Jóvenes, muchos de ellos universitarios, enfrentaron penas desproporcionadas por posesión. El sistema penitenciario estadounidense volvió a mostrar su rostro selectivo. Judicializar los raves limitó libertades de asociación y de expresión artística, recordando cómo la guerra contra las drogas ha sido también una guerra contra la cultura. En la última década, agencias de salud y tribunales han empezado a reconsiderar al MDMA con fines médicos. Lo que fue demonizado podría regresar, bajo control clínico, como medicamento legal.

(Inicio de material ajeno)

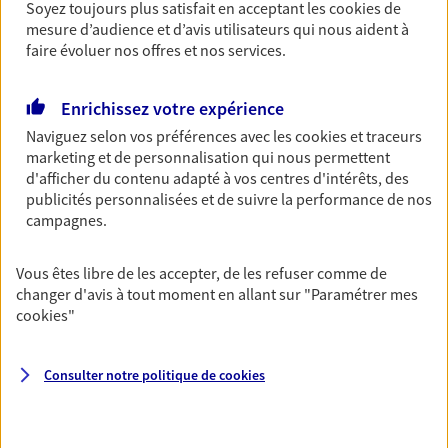
Soyez toujours plus satisfait en acceptant les
cookies
de
Découvrir les offres Épargne
mesure d’audience et d’avis utilisateurs qui nous aident à
faire évoluer nos offres et nos services.
Retraite
Enrichissez votre expérience
Préparez sereinement ce nouveau chapitre de
Naviguez selon vos préférences avec les
cookies et traceurs
votre vie avec les conseils d'un expert. Découvrez
marketing et de personnalisation qui nous permettent
notre solution PER (Plan Epargne Retraite)
d'afficher du contenu adapté à vos centres d'intérêts, des
spécialement conçue pour la retraite.
publicités personnalisées et de suivre la performance de nos
campagnes.
Découvrir l'offre Retraite
Vous êtes libre de les accepter, de les refuser comme de
Prévoyance
changer d'avis à tout moment en allant sur
"Paramétrer mes
Pour un avenir serein, assurez-vous avec notre
cookies
"
contrat prévoyance. Préservez vos proches en cas
d'accident ou de maladie en optant pour les
Consulter notre politique de
cookies
garanties incapacité temporaire totale de travail,
invalidité ou de décès.
Découvrir l'offre Prévoyance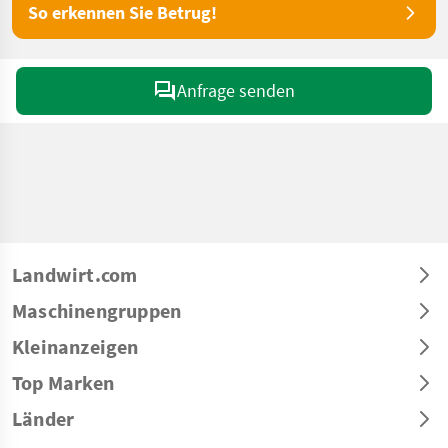
So erkennen Sie Betrug!
Anfrage senden
Landwirt.com
Maschinengruppen
Kleinanzeigen
Top Marken
Länder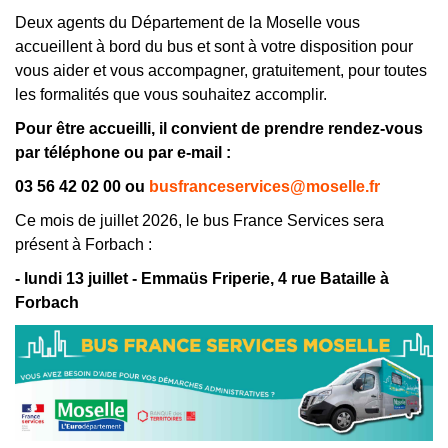
Deux agents du Département de la Moselle vous
accueillent à bord du bus et sont à votre disposition pour
vous aider et vous accompagner, gratuitement, pour toutes
les formalités que vous souhaitez accomplir.
Pour être accueilli, il convient de prendre rendez-vous
par téléphone ou par e-mail :
03 56 42 02 00 ou
busfranceservices@moselle.fr
Ce mois de juillet 2026, le bus France Services sera
présent à Forbach :
- lundi 13 juillet - Emmaüs Friperie, 4 rue Bataille à
Forbach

De acuerdo con datos disponibles oficiales, en Estados Unidos: 2.6 millones de personas consumieron MDMA en el último año; aproximadamente 18 millones lo han probado alguna vez en su vida; el número de personas “adictas” propiamente dicho es difícil de establecer, pero se estima que son cientos de miles, una fracción de los usuarios recientes.
El MDMA sintetiza la tensión entre prohibición y reapropiación. Fue herramienta terapéutica en los setenta; pasó a ser símbolo juvenil en los noventa; se volvió enemigo público con la RAVE Act y hoy está a un paso de ser medicamento aprobado para algunos tratamientos.
El problema no es solo farmacológico: es político. Estados Unidos ha preferido gastar miles de millones en represión antes que diseñar políticas de salud pública que reconozcan que la adicción es un problema médico y no un delito.
El éxtasis es mucho más que una pastilla que produce euforia en una pista de baile. Es el reflejo de cómo un país lidia con el miedo, la juventud y la diferencia cultural. Estados Unidos pasó de promover su uso médico a demonizarlo, y ahora, ante la evidencia científica, empieza tímidamente a reconsiderarlo.
El dilema sigue abierto: ¿seguirá siendo perseguido y castigado, o se convertirá en una medicina legítima que ayude a sanar traumas profundos? Lo cierto es que millones de jóvenes ya lo han probado y que el mercado no desaparecerá por decreto.
Si algo enseña la historia del MDMA es que la represión jamás ha eliminado una droga, pero sí ha multiplicado sus riesgos. Reconocerlo como fenómeno cultural, social y médico es el primer paso para diseñar una política más humana y eficaz.
El éxtasis está en la encrucijada. Y con él, la credibilidad de Estados Unidos en su eterna y fallida guerra contra las drogas. Eso pienso yo, ¿usted qué opina? La política es de bronce.